At the time, I didn't realize there's a cottage industry of this sort of thing, people taking to the internet to record their last months, days, hours. And it hits close to home. McClung was a local writer. I'd never heard of Eva Markvoort until I read her obituary in 2010, which mentioned a documentary about a livejournal account called 65 RedRoses. I discovered that she was from Vancouver, but had attended the same university at the same time as I had. I'm not sure what her major was. Most likely we never shared a class. Perhaps we were enrolled in the same first-year lecture but she was too anonymous (or likely, too absent) to notice. It doesn't matter. I heard her accent on the documentary and I knew her. I'm sitting there listening to a dying girl talk about her small earthly pleasures and all I can think is: who does that sound like? The unique twang to her voice, Canadian in its upbeat tone but also a little BC hickish; it's the same accent that after seven years on the island I'm beginning to adopt, an accent that locals protest to me they don't have. And it's a reminder that sometimes sounding a certain way isn't a mark of otherness but actually an anchor to a time, place and sense of identity.

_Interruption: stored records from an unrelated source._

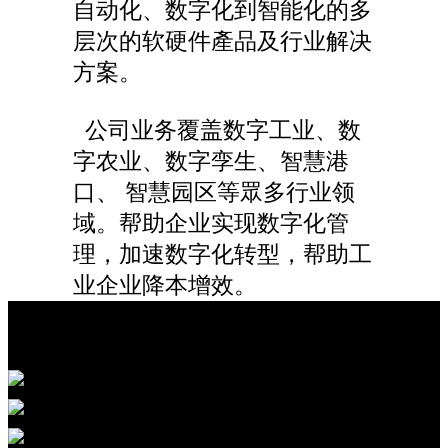
自动化、数字化到智能化的多
层次的软硬件產品及行业解决
方案。
公司业务覆盖数字工业、数
字农业、数字孪生、智慧港
口、 智慧园区等眾多行业领
域。帮助企业实现数字化管
理，加速数字化转型，帮助工
业企业降本增效。
行業解決方案
行业解决方案
数字工业
数字农业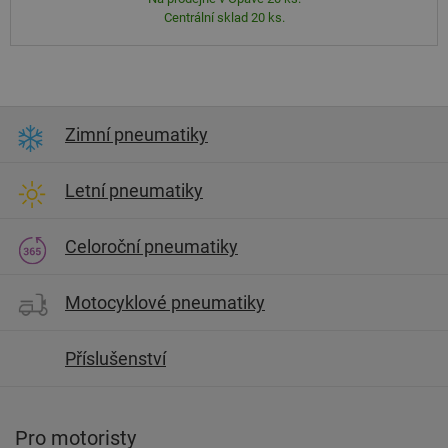
Centrální sklad 20 ks.
Zimní pneumatiky
Letní pneumatiky
Celoroční pneumatiky
Motocyklové pneumatiky
Příslušenství
Pro motoristy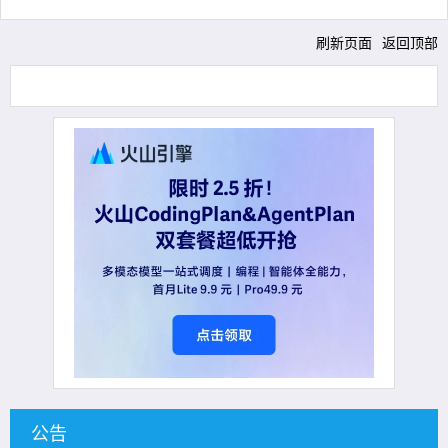
刷新页面
返回顶部
公告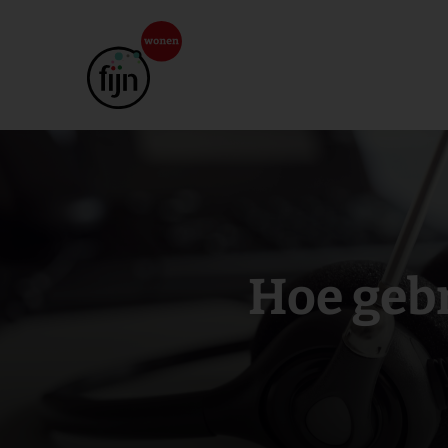
Hoe gebr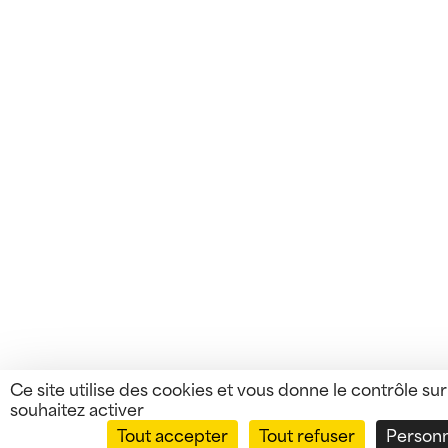
Ce site utilise des cookies et vous donne le contrôle su
souhaitez activer
Tout accepter
Tout refuser
Personn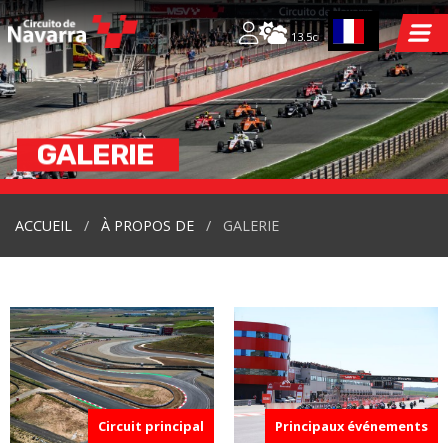
13.5c
GALERIE
ACCUEIL
À PROPOS DE
GALERIE
Circuit principal
Principaux événements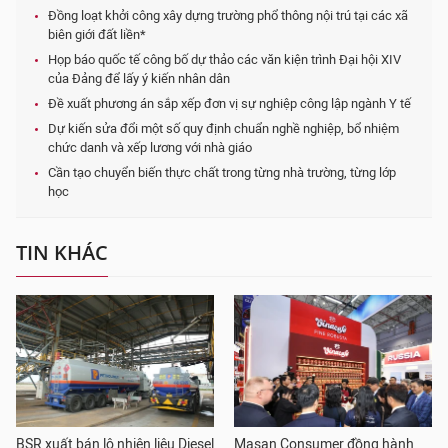
Đồng loạt khởi công xây dựng trường phổ thông nội trú tại các xã
biên giới đất liền*
Họp báo quốc tế công bố dự thảo các văn kiện trình Đại hội XIV
của Đảng để lấy ý kiến nhân dân
Đề xuất phương án sắp xếp đơn vị sự nghiệp công lập ngành Y tế
Dự kiến sửa đổi một số quy định chuẩn nghề nghiệp, bổ nhiệm
chức danh và xếp lương với nhà giáo
Cần tạo chuyển biến thực chất trong từng nhà trường, từng lớp
học
TIN KHÁC
BSR xuất bán lô nhiên liệu Diesel
Masan Consumer đồng hành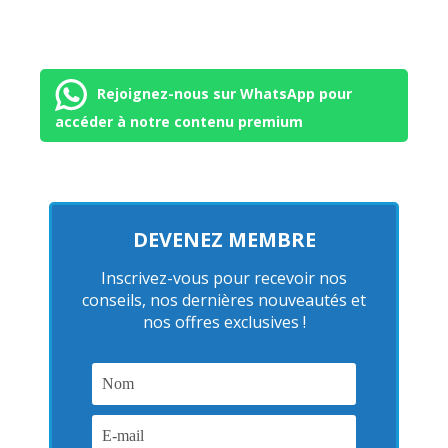
Rejoignez-nous sur WhatsApp pour
accéder à notre contenu premium
DEVENEZ MEMBRE
Inscrivez-vous pour recevoir nos
conseils, nos dernières nouveautés et
nos offres exclusives !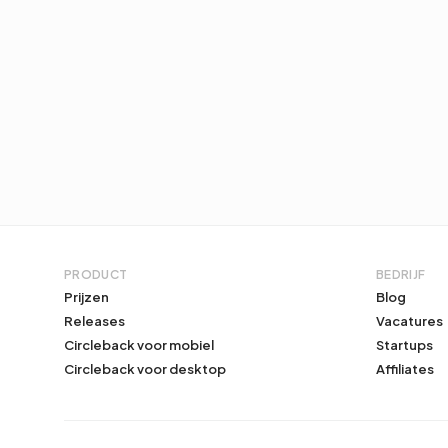
PRODUCT
BEDRIJF
Prijzen
Blog
Releases
Vacatures
Circleback voor mobiel
Startups
Circleback voor desktop
Affiliates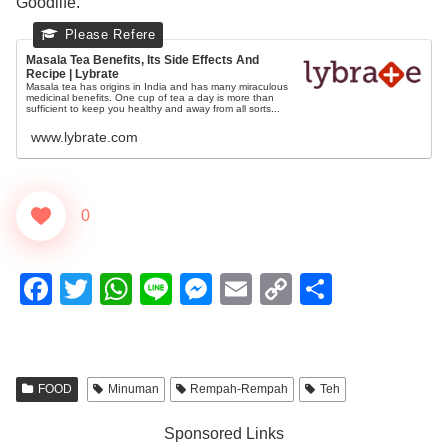
Goodlife.
Masala Tea Benefits, Its Side Effects And
Recipe | Lybrate
Masala tea has origins in India and has many miraculous
medicinal benefits. One cup of tea a day is more than
sufficient to keep you healthy and away from all sorts...
www.lybrate.com
0
F
T
W
Li
M
E
C
S
a
wi
h
n
e
m
o
h
c
tt
at
e
ss
ail
p
ar
e
er
s
e
y
e
FOOD
Minuman
Rempah-Rempah
Teh
b
A
n
Li
Sponsored Links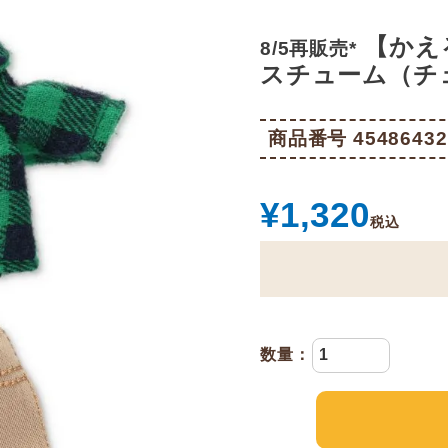
【かえ
8/5再販売*
スチューム（チェ
商品番号
45486432
¥
1,320
税込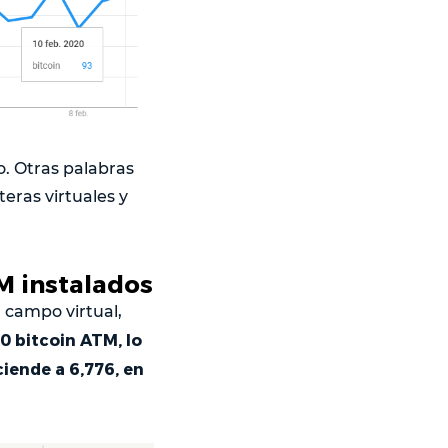
o. Otras palabras
eras virtuales y
M instalados
 campo virtual,
0 bitcoin ATM, lo
ciende a 6,776, en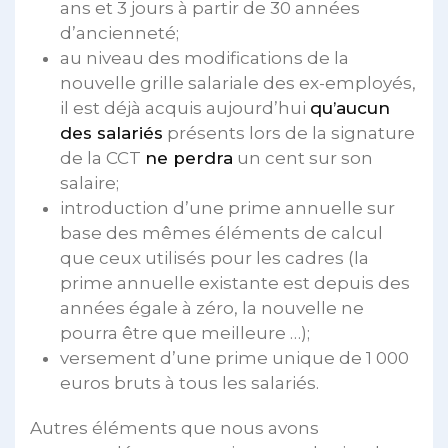
ans et 3 jours à partir de 30 années
d’ancienneté;
au niveau des modifications de la
nouvelle grille salariale des ex-employés,
il est déjà acquis aujourd’hui
qu’aucun
des salariés
présents lors de la signature
de la CCT
ne perdra
un cent sur son
salaire;
introduction d’une prime annuelle sur
base des mêmes éléments de calcul
que ceux utilisés pour les cadres (la
prime annuelle existante est depuis des
années égale à zéro, la nouvelle ne
pourra être que meilleure …);
versement d’une prime unique de 1 000
euros bruts à tous les salariés.
Autres éléments que nous avons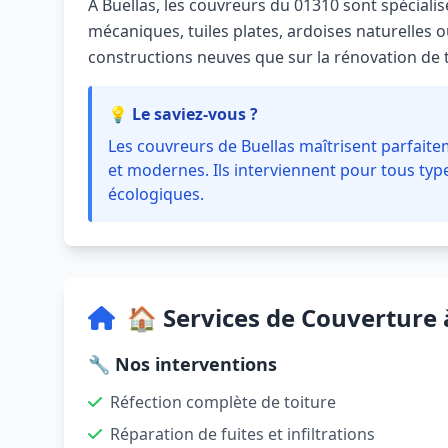
À Buellas, les couvreurs du 01310 sont spécialis
mécaniques, tuiles plates, ardoises naturelles ou
constructions neuves que sur la rénovation de 
💡 Le saviez-vous ?
Les couvreurs de Buellas maîtrisent parfaite
et modernes. Ils interviennent pour tous types
écologiques.
🏠 Services de Couverture 
🔧 Nos interventions
Réfection complète de toiture
Réparation de fuites et infiltrations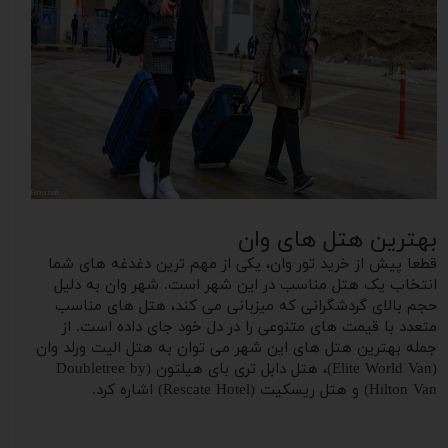
بهترین هتل های وان
قطعا پیش از خرید تور‌ وان، یکی از مهم ترین دغدغه های شما
انتخاب یک هتل مناسب در این شهر است. شهر وان به دلیل
حجم بالای گردشگرانی که میزبانی می کند، هتل های مناسب
متعدد با قیمت های متنوعی را در دل خود جای داده است. از
جمله بهترین هتل های این شهر می توان به هتل الیت ورلد وان
(Elite World Van)، هتل دابل تری بای هیلتون (Doubletree by
Hilton Van) و هتل ریسکیت (Rescate Hotel) اشاره کرد.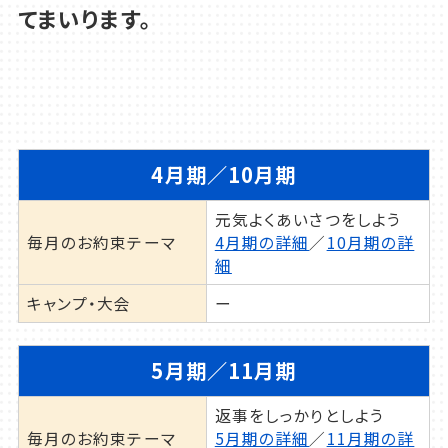
てまいります。
4月期／10月期
元気よくあいさつをしよう
毎月のお約束テーマ
4月期の詳細
／
10月期の詳
細
キャンプ・大会
ー
5月期／11月期
駅前
返事をしっかりとしよう
小田急伊勢原駅徒歩3分。
毎月のお約束テーマ
5月期の詳細
／
11月期の詳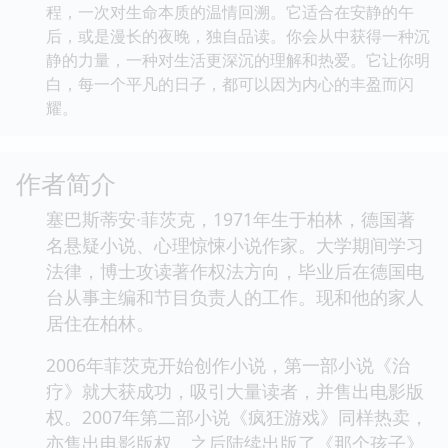
程，一次对生命本质的温情回溯。它适合在安静的午
后，或是漫长的夜晚，独自品读。你会从中获得一种沉
静的力量，一种对生活更深沉的理解和热爱。它让你明
白，每一个平凡的日子，都可以因为内心的丰盈而闪
耀。
作者简介
塞巴斯蒂安∙菲茨克，1971年生于柏林，德国著
名悬疑小说、心理惊悚小说作家。大学期间学习
法律，博士攻读著作权法方向，毕业后在德国电
台从事主编和节目负责人的工作。现和他的家人
居住在柏林。
2006年菲茨克开始创作小说，第一部小说《治
疗》就大获成功，吸引大量读者，并售出电影版
权。2007年第二部小说《疯狂游戏》同样热卖，
亦售出电影版权，之后陆续出版了《那个孩子》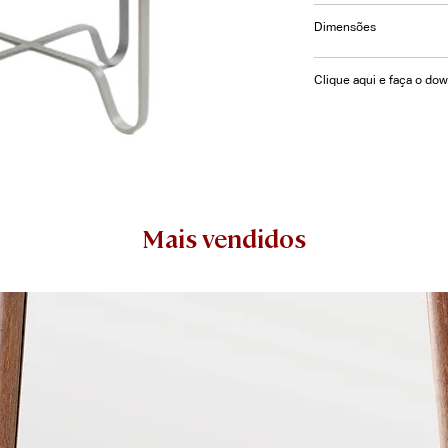
Mesa de Jantar Soul 
Dimensões
giratório com Mix de 
⌀ = 130 | A= 75cm ⌀ 
Clique aqui e faça o do
Mais vendidos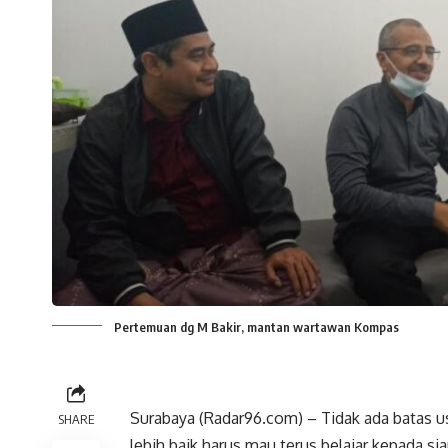
Pertemuan dg M Bakir, mantan wartawan Kompas
Surabaya (Radar96.com) – Tidak ada batas us
SHARE
lebih baik harus mau terus belajar kepada siap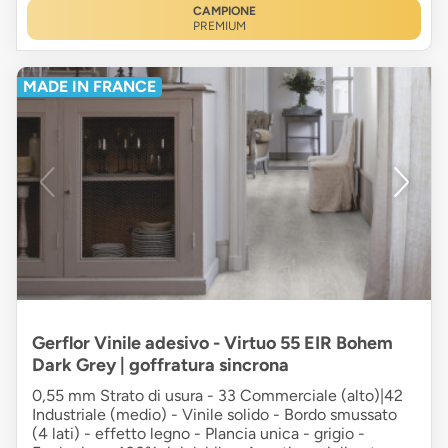
CAMPIONE
PREMIUM
MADE IN FRANCE
Gerflor Vinile adesivo - Virtuo 55 EIR Bohem
Dark Grey | goffratura sincrona
0,55 mm Strato di usura - 33 Commerciale (alto)|42
Industriale (medio) - Vinile solido - Bordo smussato
(4 lati) - effetto legno - Plancia unica - grigio -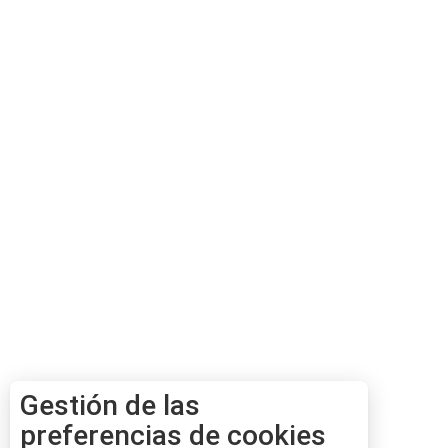
Gestión de las
preferencias de cookies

Eva had Cystic Fibrosis. So did most of her friends profiled in the film, and after a while of looking all these people up it becomes a depressing stream of online eulogies. And I realize that damn, these people are younger than me! Same goes for Laura Rothenberg, who wrote my first encounter with Cystic Fibrosis, a book that stumped me in my teenage years, back when death was an amorphous idealized thing that terrified me in its meaninglessness. Apparently she was 18 or 20 when she found motivation to write the book that I still, at 27, haven't yet. I have a James Dean poster on my wall, but do I really carpe diem? Does anyone? Rothenberg died at 22, an age when I was just discovering the world I thought I'd built around myself was a house of cards. If I were ever to find that motivation to sit down and focus, I imagine a brick wall coming at me at a thousand miles an hour would ironically be an enormous aid, but at 22 I still wasn't ready to live yet, let alone die.

On some level writing about this is cathartic. It reminds me of the close calls, the bad decisions or potential bad decisions which could have changed my life: getting into a car with a drunk on a fatal stretch of road; watching a close friend drunkenly climb onto a 14th-floor railing; hearing about an acquaintance falling off a building to his death. But I'm still here to think those through. These girls lived their whole lives with the guillotine, while we throw ours away willingly. It's enough to make you wonder.